The London Stock Exchange (LSE) has been targeting potential sovereign and corporate debt issuers from the Gulf for the new International Securities Market (ISM) that it launched this month.
Executives from the exchange have been in the region in recent weeks promoting the new market, which has been created as an additional market for organisations to issue bonds that will be traded by institutional investors.
The move comes as GCC countries have been issuing record amounts of sovereign debt to plug budget gaps amid lower revenues from oil.
Further, the LSE’s attempt to attract sukuk investment places it into competition with Nasdaq Dubai, which is currently the biggest sukuk market in the world by value.
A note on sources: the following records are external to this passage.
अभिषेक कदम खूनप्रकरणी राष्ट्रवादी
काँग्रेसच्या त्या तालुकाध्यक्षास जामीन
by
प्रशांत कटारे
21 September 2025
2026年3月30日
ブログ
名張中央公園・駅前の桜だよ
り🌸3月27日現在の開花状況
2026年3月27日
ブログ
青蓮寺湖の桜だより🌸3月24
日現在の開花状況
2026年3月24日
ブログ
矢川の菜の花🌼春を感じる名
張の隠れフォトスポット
Overall sukuk listings in Dubai now stand at US$53.5 billion, $51.4bn of which has been raised via Nasdaq Dubai.
The ISM began trading on May 8, with the first bonds to trade being a “masala” bond issued by India’s National Thermal Power Corp, and an existing additional tier 1 capital (AT1) security that had initially been issued by the UK bank Virgin Money last November.
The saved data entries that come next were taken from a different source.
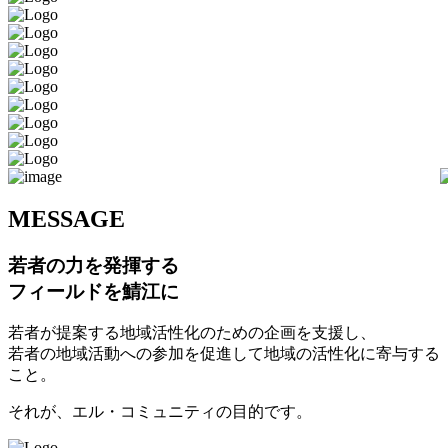
M
ESSAGE
若者の力を発揮する
フィールドを鯖江に
若者が提案する地域活性化のための企画を支援し、
若者の地域活動への参加を促進して地域の活性化に寄与する
こと。
それが、エル・コミュニティの目的です。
Speaking to The National in Dubai this month, Darko Hajdukovic, the LSE's head of analytics, fixed income and funds, argued that the ISM offered investors the security that new issuances would be properly vetted, but also offers debt issuers a speedy listing service and, in many cases, a lighter load in terms of bureaucracy.
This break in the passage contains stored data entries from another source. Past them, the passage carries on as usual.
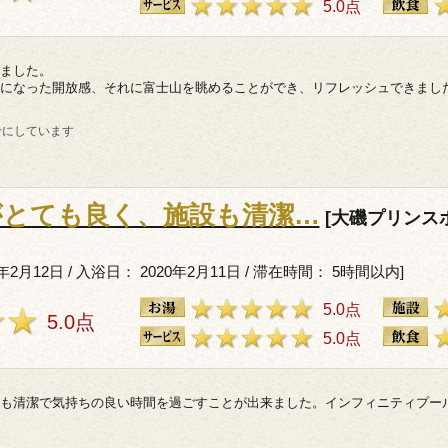
5.0点
ました。
になった開放感、それに富士山を眺めることができ、リフレッシュできまし
考にしています
がとても良く、施設も清潔…
[大磯プリンスホ
年2月12日 / 入浴日： 2020年2月11日 / 滞在時間： 5時間以内]
5.0点
5.0点
5.0点
も清潔で気持ちの良い時間を過ごすことが出来ました。インフィニティプー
He said the rule book created for the ISM has been tailored to make it easier for existing debt issuers to list products like AT1s, contingent convertible (CoCo) and other types of convertible bonds, as well as sukuk.
For instance, firms that have already listed equity or debt securities will not be forced to publish supplementary prospectuses.
“None of this is reducing the quantum of information, but it is actually utilising the fact that the issuer is already publishing this information. The investors are not left short with any disclosures, however we are able to reduce the costs for issuers of securities in this market,” said Mr Hajdukovic.
He said there were separate rules for sovereign issuers “where we have taken the best practices of the last decade and embedded it within the rule book”.
“It is the efficiency with which we review the documents which will be key, because again sovereigns also come to the market to make use of particular windows,” said Mr Hajdukovic.
He also argued that the LSE had carefully considered the requirements for sukuk, and had decided against setting up a prescribed section for Islamic bonds.
“We decided deliberately not to be prescriptive in the way these transactions are structured, but to give issuers a choice,” said Mr Hajdukovic.
“Sukuk can be structured in a number of different ways. Issuers can think of a sukuk transaction that best suits what they want to do, and then they can look at the rule book and see what disclosure requirements they want to put in using different pieces from the rule book.”
Last year was a record for sovereign issuance by GCC governments, according to a study produced by Moody’s in March, as countries cope with budgetary stress caused mainly by declining oil revenues.
Moody’s said that $38.9bn of international bonds were issued by GCC governments last year, which represented 37 per cent of the total debt issuance in the region. Demand from international investors proved strong, with issues by Saudi Arabia, Bahrain and Abu Dhabi all heavily oversubscribed.
Moody’s said that it expects issuance to remain high in 2017, although last year’s record will not be surpassed.